6.2 Uncertain trajectory data management

Uncertain trajectory data management [3, 13, 17, 19, 21, 22, 27, 28] has received significant attention in recent ten years. Wolfson et al. [21, 22] addressed the update problem of moving objects by proposing an information cost model that captured the uncertainty, deviation and communication. Pfoser et al. [13] proposed a formal quantitative approach to the aspect of uncertainty in modeling moving objects. Massive uncertain trajectory data enabled many novel spatial queries. Trajcevski et al. introduced continuous range queries [19] and nearest neighbor queries [18] on uncertain trajectories. Zhang et al. [27] devised an efficient location-prediction method, and integrated it into an effective indexing structure designed for uncertain moving objects. Zheng et al. [28] presented the probabilistic range queries on uncertain trajectories in road networks and the corresponding efficient solutions.

7 Conclusions and future directions

In this paper, we studied a novel problem of planning unobstructed paths in traffic-aware spatial networks (TAUP queries) to avoid the potential traffic congestions. We propose two probabilistic TAUP queries based on time threshold and congestion probability threshold, respectively. The TAUP queries are useful in some popular applications, such as planning unobstructed paths for VIP bags in airports and recommending convenient routes to travelers. As a solution, we constructed a traffic-aware spatial network to model the traffic awareness and developed two algorithms to compute the TAUP queries efficiently. The performance of the developed algorithms were verified by extensive experiments on real and synthetic spatial data.

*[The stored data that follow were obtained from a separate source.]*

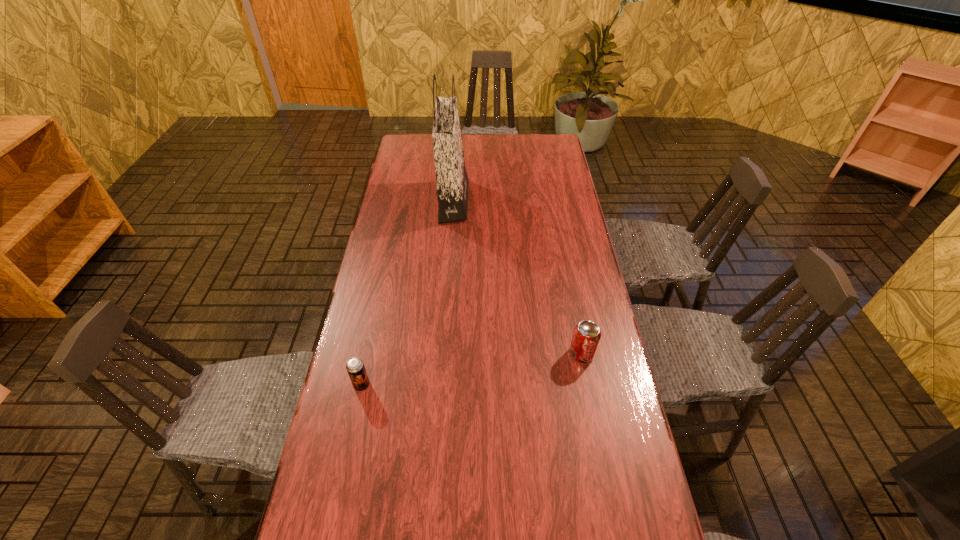 The image size is (960, 540). I want to click on the second object from right to left, so click(452, 181).

This screenshot has height=540, width=960. What are the coordinates of `shopping bag` in the screenshot? It's located at (452, 181).

Where is `soda can`? soda can is located at coordinates (586, 336).

This screenshot has height=540, width=960. Identify the location of the rightmost object. (586, 336).

You are a GUI agent. You are given a task and a screenshot of the screen. Output one action in this format:
    pyautogui.click(x=<x>, y=<y>)
    Task: Click on the beer can
    Image resolution: width=960 pixels, height=540 pixels.
    Given the screenshot: What is the action you would take?
    pyautogui.click(x=355, y=367)

Where is `the nearest object`? The image size is (960, 540). the nearest object is located at coordinates (355, 367).

At what (x,y) coordinates should I click in order to perform the action: click on vacant space located 0.330m on the front of the shopping bag with the design. Please return your answer as a coordinate pair (x, y). Looking at the image, I should click on (552, 201).

Identify the location of free spot located on the back of the soda can. Image resolution: width=960 pixels, height=540 pixels. (572, 303).

This screenshot has height=540, width=960. I want to click on vacant space located 0.170m on the front of the nearest object, so (x=347, y=457).

Locate an element on the screen. This screenshot has width=960, height=540. object that is at the left edge is located at coordinates (355, 367).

Four interesting directions for future research exist. First, it is of our interest to establish a new pattern-based probabilistic model by analyzing historical traffic data, to replace the existing random-walk based model in uncertain trajectory construction (refer to Algorithm 1). Second, it is our plan to establish a new spatial index on traffic-aware spatial networks, and to develop a much tighter lower bound to prune the search space and to further enhance the query efficiency. Third, we are interested to study the cost-aware path planning problem in traffic-aware spatial networks. We may define different levels of segment cost in traffic-aware spatial networks, and low-cost segments (e.g., priority segment and express lane) may have higher priority in path planning. We may also make a trade-off between time/probability threshold and segment cost. Some paths may not guarantee the given thresholds, but they may achieve a comparable low travel cost, and they may still need to be taken into account. Fourth, we plan to adopt parallel computing technique to accelerate the process of traffic-aware spatial network construction, especially when we have massive volume of uncertain trajectories to be processed. The construction of traffic-aware spatial network takes two steps: first, we reconstruct uncertain trajectories to possible paths, and second we use these reconstructed paths to construct traffic-aware spatial network. The parallel computing technique is useful in the first step, because the reconstruction process for different uncertain trajectories are independent, and the whole task can easily be divided into N sub-tasks for N different workers. The overall performance of the first step can be improved by approximate N times in terms of CPU time.